PROVIDED RECORDS:
┄┄┄┄┄┄┄┄┄┄

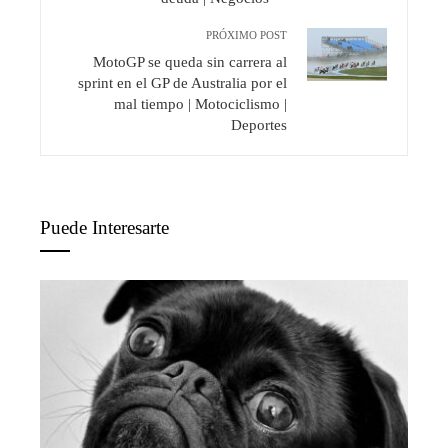
PRÓXIMO POST
MotoGP se queda sin carrera al
sprint en el GP de Australia por el
mal tiempo | Motociclismo |
Deportes
Puede Interesarte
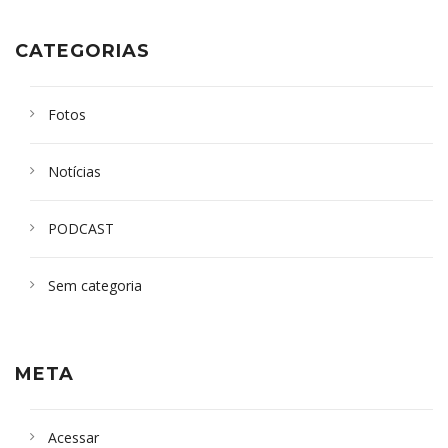
CATEGORIAS
Fotos
Notícias
PODCAST
Sem categoria
META
Acessar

┄┄┄┄┄┄┄┄┄┄

WHAT TO WORK ON:
Send back the listing exactly as it stands. Do not include the pictures.

EXERCISE RESPONSE:
PRÓXIMO POST
MotoGP se queda sin carrera al
sprint en el GP de Australia por el
mal tiempo | Motociclismo |
Deportes
Puede Interesarte
CATEGORIAS
Fotos
Notícias
PODCAST
Sem categoria
META
Acessar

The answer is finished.